WORK TO COMPLETE
Write the listing out again exactly as it stands, with no images.

DATA EXCERPTS
┏━━

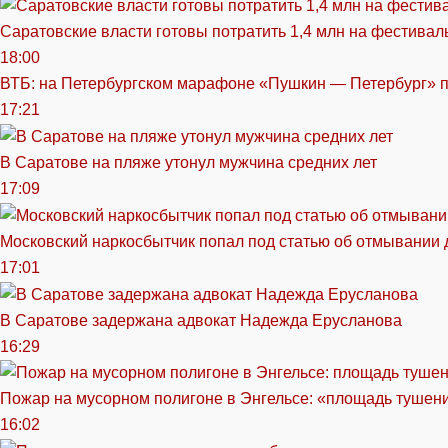
Саратовские власти готовы потратить 1,4 млн на фестива
18:00
ВТБ: на Петербургском марафоне «Пушкин — Петербург» п
17:21
В Саратове на пляже утонул мужчина средних лет
17:09
Московский наркосбытчик попал под статью об отмывании 
17:01
В Саратове задержана адвокат Надежда Ерусланова
16:29
Пожар на мусорном полигоне в Энгельсе: «площадь тушен
16:02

┗━━

OUTPUT FOR THIS TASK
Саратовские власти готовы потратить 1,4 млн на фестива
18:00
ВТБ: на Петербургском марафоне «Пушкин — Петербург» п
17:21
В Саратове на пляже утонул мужчина средних лет
17:09
Московский наркосбытчик попал под статью об отмывании 
17:01
В Саратове задержана адвокат Надежда Ерусланова
16:29
Пожар на мусорном полигоне в Энгельсе: «площадь тушен
16:02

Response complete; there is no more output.